The Turn of the Screw was one of the first tales by Henry James I read. Unlike Daisy Miller (which I found to be subpar, and which turned my wife off of Henry James completely), James’ atmospheric and influential ghost story caught my imagination. Later writers, such as Shirley Jackson, would cite The Turn of the Screw as a significant influence in their own writing. In particular, the ambiguity as to whether the apparitions are real, or if they are all in the head of the protagonist, has inspired practically a whole genre.
Bakersfield is blessed with a vibrant local arts scene. In the last few years in particular, there have been a number of outstanding theater productions by several different groups. The newest group is Theatre in the Black, which focuses on darker works, typically with very small casts, and unusual venues.
This particular version of The Turn of the Screw was Jeffrey Hatcher’s adaptation for a cast of two. The unnamed protagonist, a young governess, was performed by Caroline Fox. All of the other roles were handled by Bryan Maddern. These included the narrator (brother of the governess), the aristocratic uncle who hires her, the housekeeper, and the young boy.

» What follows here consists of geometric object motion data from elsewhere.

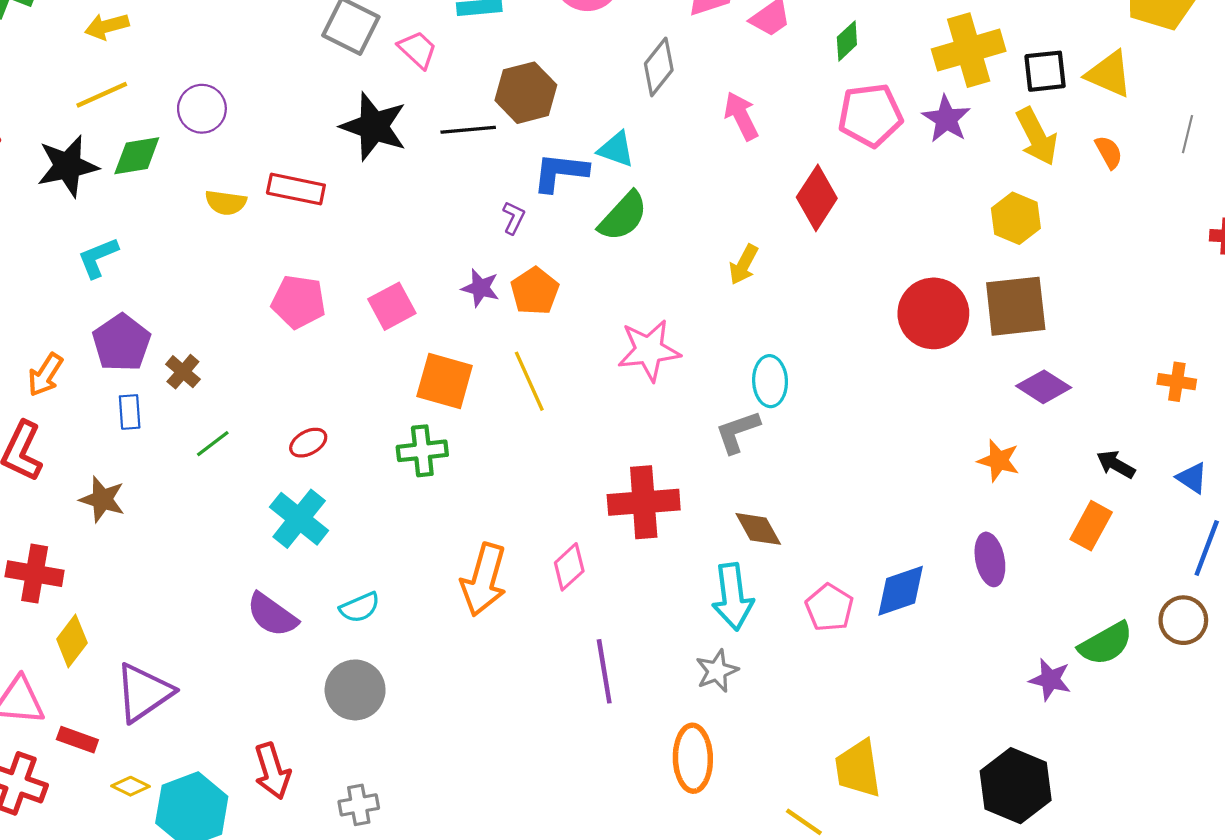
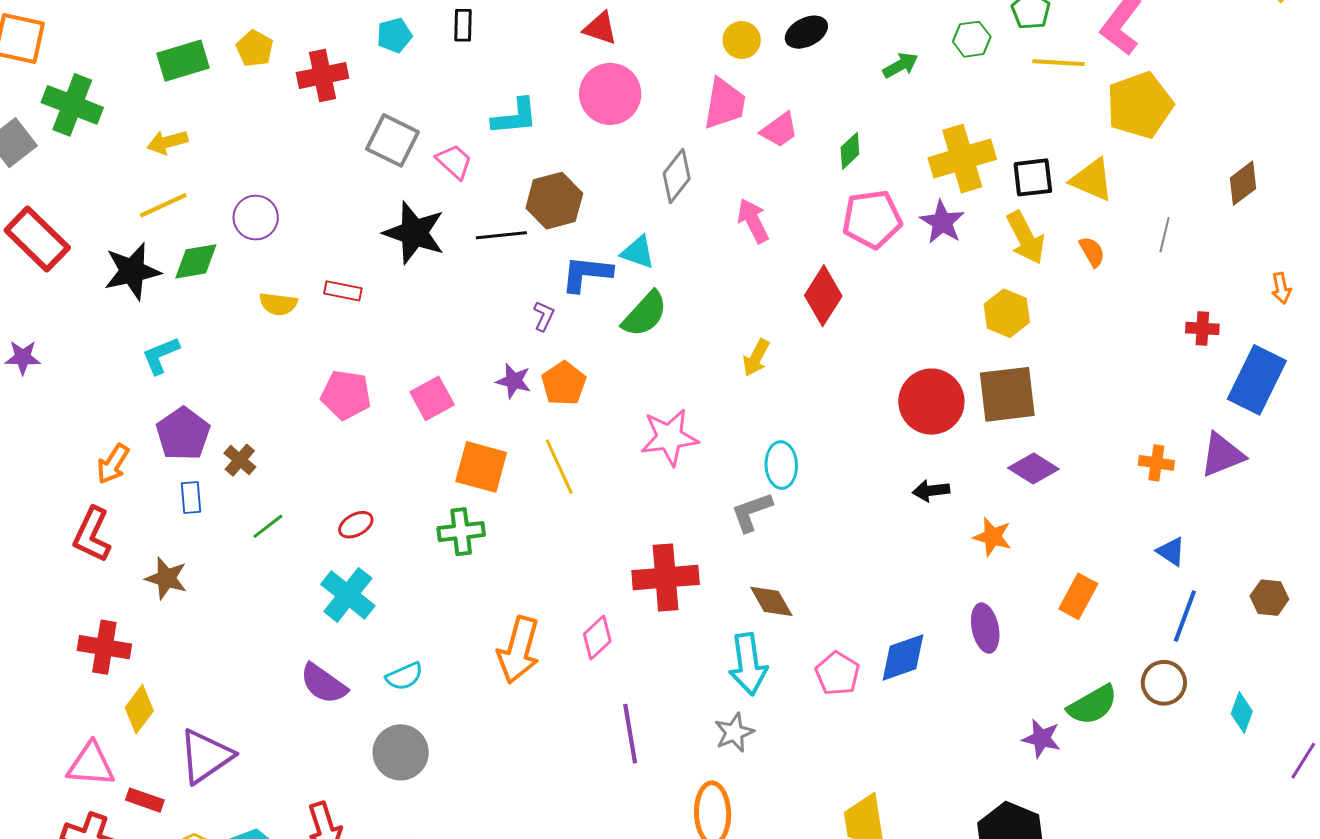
red rectangle: (296, 189) -> (343, 291), size x0.7
black arrow: (1116, 464) -> (931, 491), moved, turned -36

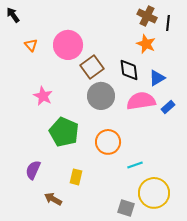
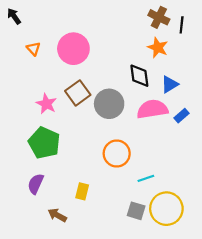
brown square: (92, 67) -> (78, 93), moved
green pentagon: (64, 132) -> (44, 143), moved
gray square: (126, 208) -> (136, 211), moved

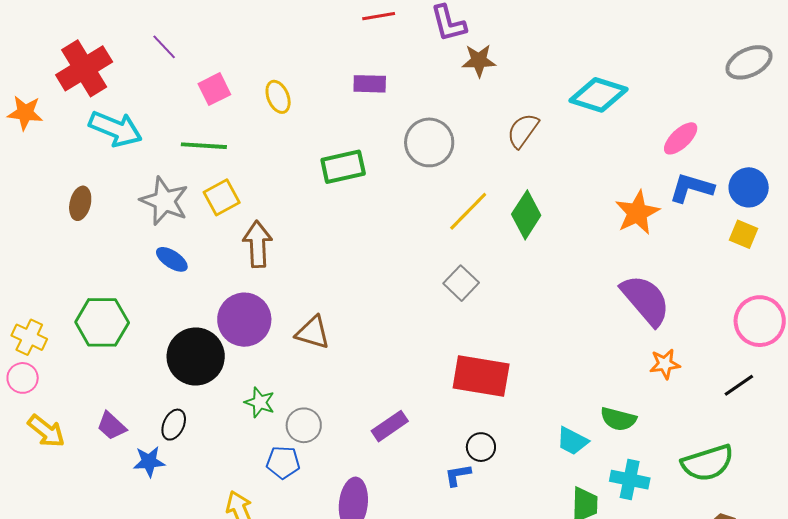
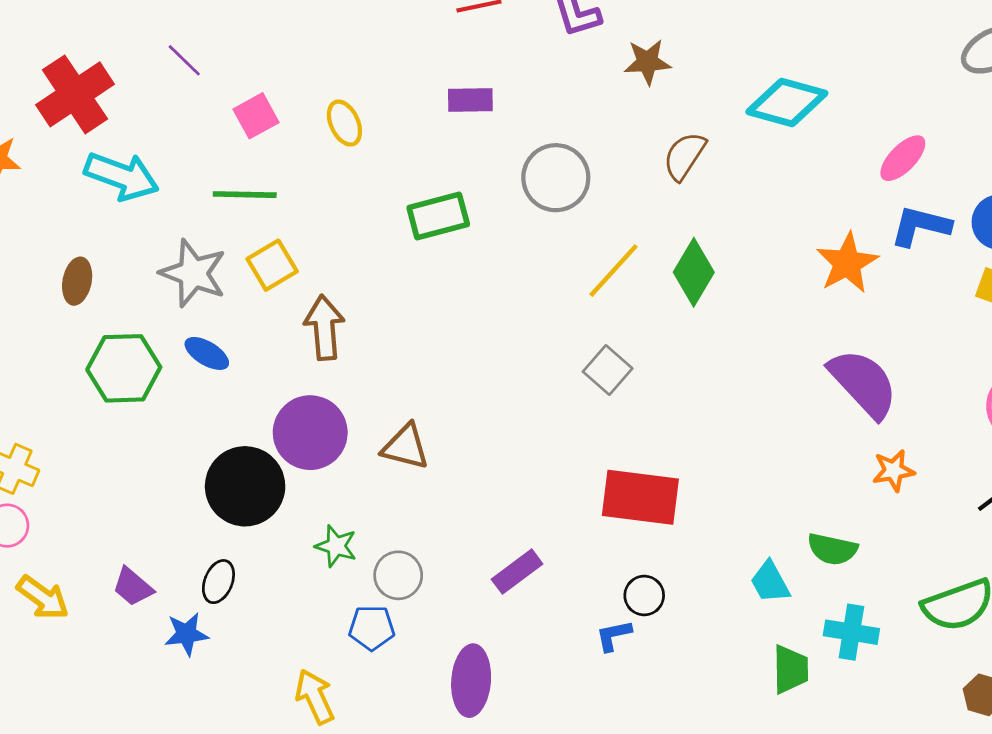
brown star: (479, 61) -> (647, 62), moved
green hexagon: (102, 322) -> (124, 368), moved
cyan trapezoid: (572, 441) -> (770, 582), turned 36

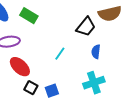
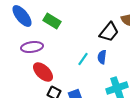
blue semicircle: (96, 52) -> (102, 57), moved

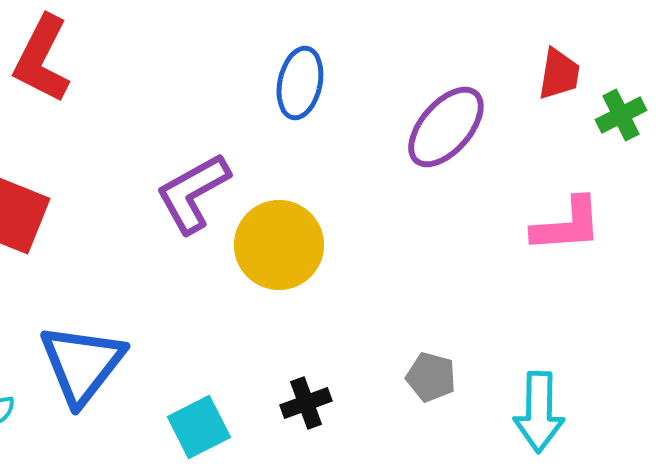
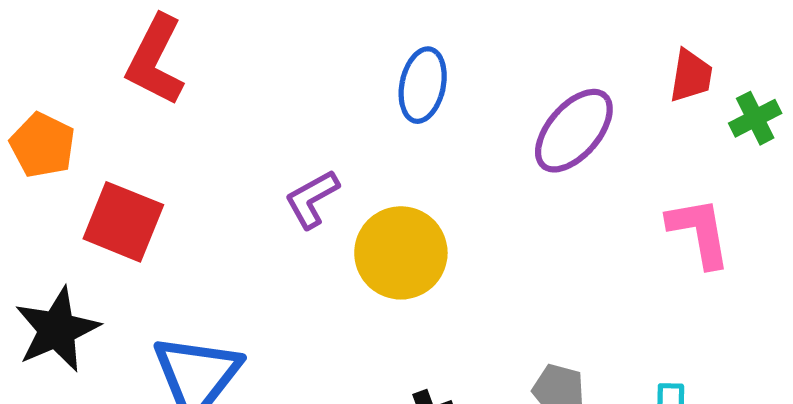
purple L-shape: (193, 193) -> (312, 199), size x0.7
pink L-shape: (567, 225) -> (699, 232), turned -96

The script itself is fairly stripped down, but Theatre in the Black took it a few steps further toward minimalism. The performance was at The Guild House, a historic home transformed into a restaurant and event location. (I have played a few weddings there back in the day.) It certainly looks the part of the old mansion, although it is more Edwardian than Victorian. The larger room, essentially a living room, was used as the location. Roughly 25 chairs set at tables held the audience, and a small area in front of an elegant fireplace served as the stage. The only lighting was the candles and dim lights at the tables and on the walls and so on. One could consider it just a bit brighter than candlelight. There were no special effects. Not even sound effects. There were no costume changes. Everything was done by voice and body language. The apparitions were manifested only in the way the actors reacted to them.
The play adheres pretty faithfully to the story. Like the original, key details are doled out slowly and incompletely. There are a few minor differences. (The one that came to mind is that the daughter eventually speaks in the original, but not in the play - because she exists only in the mind - no actor portrays her.) James never truly finished the narrative, but instead left it at a tragic point. We never do find out what happened to the other characters, and things are never actually explained. Which is exactly what James intended.
One difference that was particularly noticeable was in the interpretation of the governess’ actions as connected with her repressed sexuality. This is nothing new, of course. I think it was in the 1930s that this theory was first set forth. The thing of it is, James’ writing is, if anything, about as unsexual as possible. Thinking back on the books of his I have read, it is kind of notable, actually, how he can write so well about emotional entanglement, and yet seem so sexless. There is some evidence that James himself was asexual. He never appears to have had a romantic relationship, although he was quite social and had friends. So, when I read The Turn of the Screw, I didn’t really see it as sexual - although romantic was at least possible. On the other hand, there is an argument to be made in favor of the sexual connection. In Hatcher’s version, the ties to sexuality are obvious - and they work pretty well.
This was a thoroughly enjoyable production. Both actors were outstanding and compelling. The timing was spot on throughout. The setting enhanced the experience, and everything felt intimate.
Caroline Fox and Bryan Maddern
TitB publicity photo
I should also mention the “opening act.” Immediately prior to the play, Rikk Cheshire, performing as Edgar Alan Poe, read “The Raven.” I am always in favor of hearing poetry performed aloud - there is too little of that in our all too prosaic world. Cheshire captured the cadence, and brought the poem to life. I particularly appreciated the fairly deadpan “Nevermore.” In my view, Poe intended that the single word contrast with the increasingly fevered and desperate agony of the grieving man.
This was my first time seeing a Theatre in Black production, but I think I may have to see some more. The production was of excellent quality, with a strong focus on artistic values.